Le budget bénéficie d'une hausse de 2,9 % en crédits de fonctionnement et d'investissements. Toutefois, lors de son audition par la commission des Lois, M. Brice Hortefeux, ministre délégué aux collectivités territoriales, qui remplaçait M. Nicolas Sarkozy, ministre de l'intérieur et de l'aménagement du territoire, excusé, a indiqué que l'essentiel du financement des nouveaux projets portés par les services déconcentrés serait assuré par le redéploiement d'économies réalisées sur d'autres postes budgétaires .
Depuis plusieurs années, d'importants efforts fournis pour la modernisation de l'administration centrale et préfectorale peuvent être constatés .
A. UNE NOUVELLE ORGANISATION TERRITORIALE DISPOSANT D'OUTILS POUR STRUCTURER LA MISE EN oeUVRE DES POLITIQUES NATIONALES
1. Une organisation des services déconcentrés renouvelée
La décentralisation , relancée par la loi n° 2004-809 du 13 août 2004 relative aux libertés et responsabilités locales, doit s'accompagner, pour être efficace, d'une déconcentration des services de l'Etat . Ces derniers doivent ainsi pouvoir offrir un soutien aux collectivités territoriales détentrices de nouvelles compétences. En outre, comme l'indique l'article 1 er de la loi n° 92-125 du 6 février 1992 relative à l'administration territoriale de la République, « l'administration territoriale de la République est assurée par les collectivités territoriales et par les services déconcentrés de l'Etat ».
Rappelons également qu'une réforme de la déconcentration est apparue d'autant plus nécessaire ces dernières années que certains observateurs, en particulier la Cour des comptes, avaient dressé un bilan mitigé de la politique de déconcentration jusqu'ici menée 21 ( * ) .
La recherche d'une nouvelle organisation territoriale de l'Etat a donc été engagée. En mars 2003, le Premier ministre a décidé la mise en place d'un groupe de travail chargé de définir les grandes lignes de cette réforme qui vise à permettre « une modernisation en profondeur de l'organisation et du fonctionnement de l'administration territoriale , dans une double perspective d'accompagnement de la décentralisation et la mutualisation des outils de gestion / loi organique relative aux lois de finances et la déconcentration de la gestion des personnels . » 22 ( * ) Il est ainsi apparu nécessaire que la réforme de l'administration territoriale aboutisse à un meilleur pilotage stratégique de l'action territoriale de l'Etat par les préfets, un renforcement des outils dont ils disposent devant leur donner la capacité de mener de véritables actions interministérielles.
Le rôle du préfet a été réaffirmé et renforcé par la loi constitutionnelle n° 2003-276 du 28 mars 2003 relative à l'organisation décentralisée de la République et la loi précitée du 13 août 2004 relative aux libertés et responsabilités locales.

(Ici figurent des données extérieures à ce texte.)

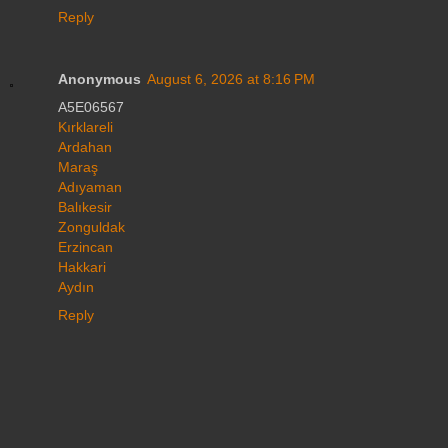
Reply
Anonymous
August 6, 2026 at 8:16 PM
A5E06567
Kırklareli
Ardahan
Maraş
Adıyaman
Balıkesir
Zonguldak
Erzincan
Hakkari
Aydın
Reply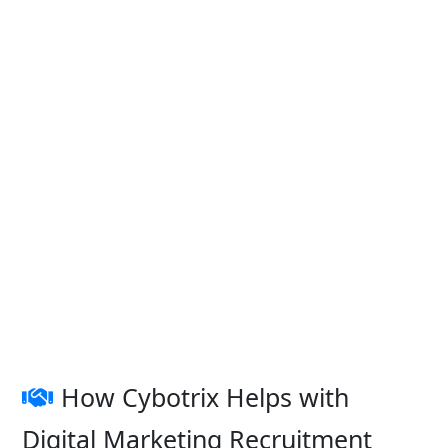
How Cybotrix Helps with
Digital Marketing Recruitment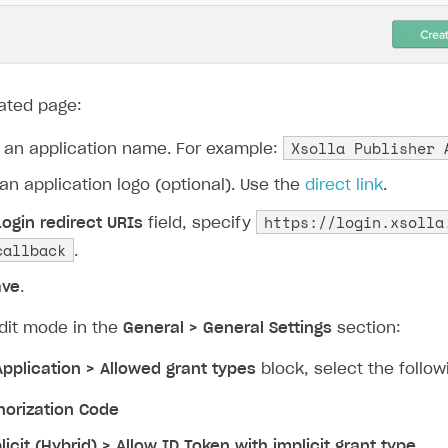
ingle user
ated page:
ps
Xsolla Publisher 
 an application name. For example:
an application logo (optional). Use the
direct link
.
https://login.xsolla
Login redirect URIs
field, specify
callback
.
ave
.
edit mode in the
General > General Settings
section:
Application > Allowed grant types
block, select the follo
horization Code
licit (Hybrid) > Allow ID Token with implicit grant type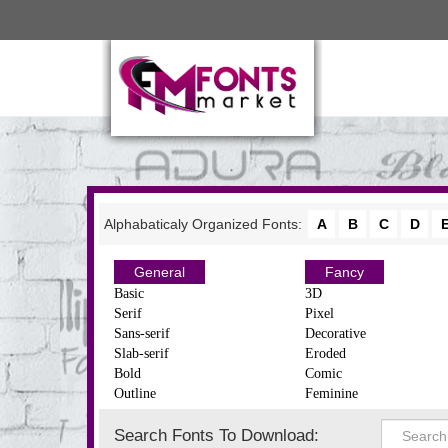
Alphabaticaly Organized Fonts:
A
B
C
D
General
Fancy
Basic
3D
Serif
Pixel
Sans-serif
Decorative
Slab-serif
Eroded
Bold
Comic
Outline
Feminine
Search Fonts To Download: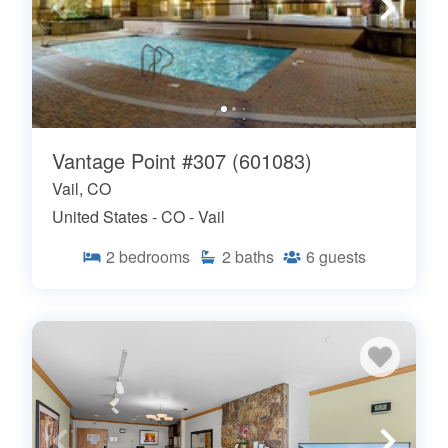
Vantage Point #307 (601083)
Vail, CO
United States - CO - Vail
2
bedrooms
2
baths
6
guests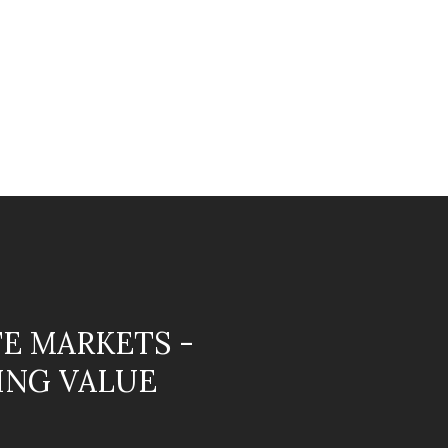
TE MARKETS -
ING VALUE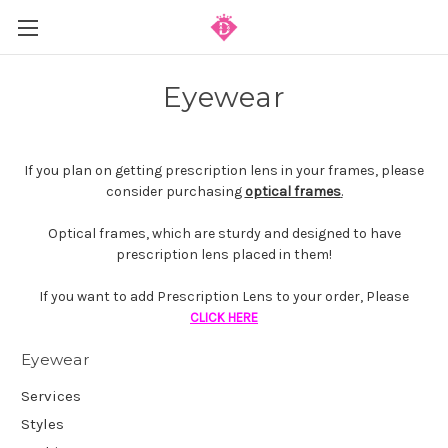
Eyewear
If you plan on getting prescription lens in your frames, please
consider purchasing
optical frames
.
Optical frames, which are sturdy and designed to have
prescription lens placed in them!
If you want to add Prescription Lens to your order, Please
CLICK HERE
Eyewear
Services
Styles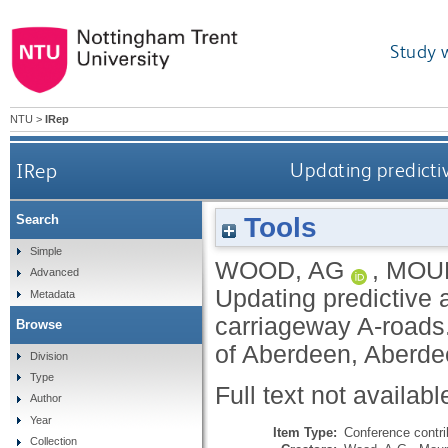
Study 
NTU
>
IRep
IRep
Updating predictiv
Tools
Search
Simple
WOOD, AG
,
MOUN
Advanced
Updating predictive 
Metadata
carriageway A-roads
Browse
of Aberdeen, Aberde
Division
Type
Full text not availabl
Author
Year
Item Type:
Conference contri
Collection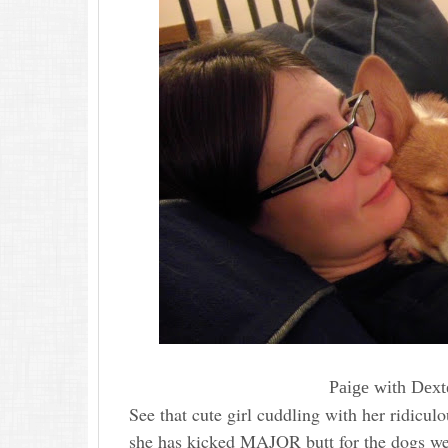
Paige with Dexte
See that cute girl cuddling with her ridiculo
she has kicked MAJOR butt for the dogs we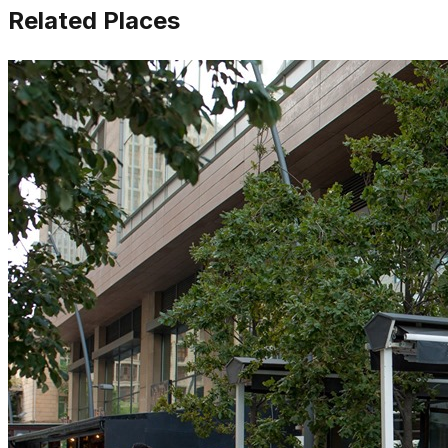
Related Places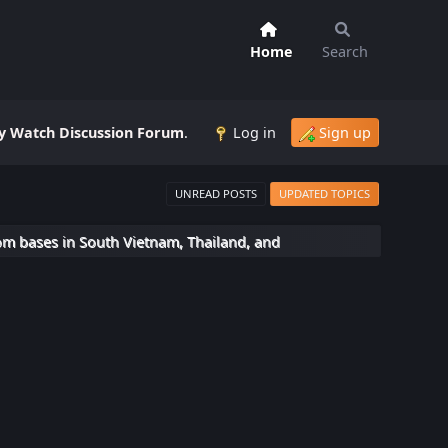
Home
Search
 Watch Discussion Forum
.
Log in
Sign up
UNREAD POSTS
UPDATED TOPICS
om bases in South Vietnam, Thailand, and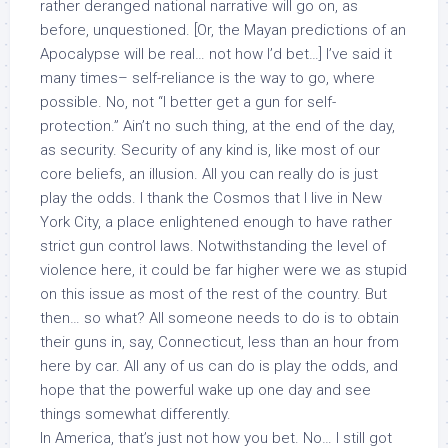
rather deranged national narrative will go on, as
before, unquestioned. [Or, the Mayan predictions of an
Apocalypse will be real… not how I’d bet…] I’ve said it
many times– self-reliance is the way to go, where
possible. No, not “I better get a gun for
self-
protection
.” Ain’t no such thing, at the end of the day,
as security. Security of any kind is, like most of our
core beliefs, an illusion. All you can really do is just
play the odds. I thank the Cosmos that I live in New
York City, a place enlightened enough to have rather
strict gun control laws. Notwithstanding the level of
violence here, it could be far higher were we as stupid
on this issue as most of the rest of the country. But
then… so what? All someone needs to do is to obtain
their guns in, say, Connecticut, less than an hour from
here by car. All any of us can do is play the odds, and
hope that the powerful wake up one day and see
things somewhat differently.
In America, that’s just not how you bet. No… I still got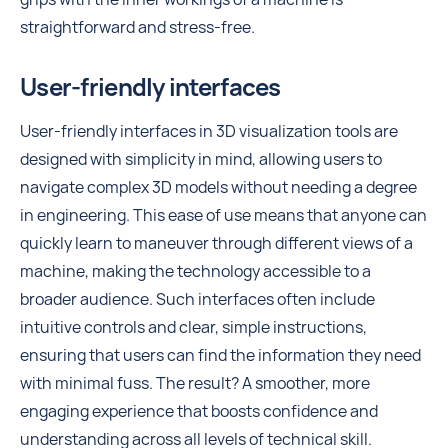
straightforward and stress-free.
User-friendly interfaces
User-friendly interfaces in 3D visualization tools are
designed with simplicity in mind, allowing users to
navigate complex 3D models without needing a degree
in engineering. This ease of use means that anyone can
quickly learn to maneuver through different views of a
machine, making the technology accessible to a
broader audience. Such interfaces often include
intuitive controls and clear, simple instructions,
ensuring that users can find the information they need
with minimal fuss. The result? A smoother, more
engaging experience that boosts confidence and
understanding across all levels of technical skill.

En effet, l'article 72 de la Constitution, tel qu'issu de la réforme constitutionnelle précitée, dispose que le préfet est le représentant de chacun des membres du Gouvernement . Il a la charge « des intérêts nationaux, du contrôle administratif et du respect des lois ». En dirigeant l'action de l'Etat au sein d'une région ou d'un département, il a toute autorité sur l'ensemble des services déconcentrés. Ainsi, en vertu de l'article premier de la loi n° 2003-239 du 18 mars 2003 pour la sécurité intérieure, le préfet est compétent pour diriger l'action de la police et de la gendarmerie nationales.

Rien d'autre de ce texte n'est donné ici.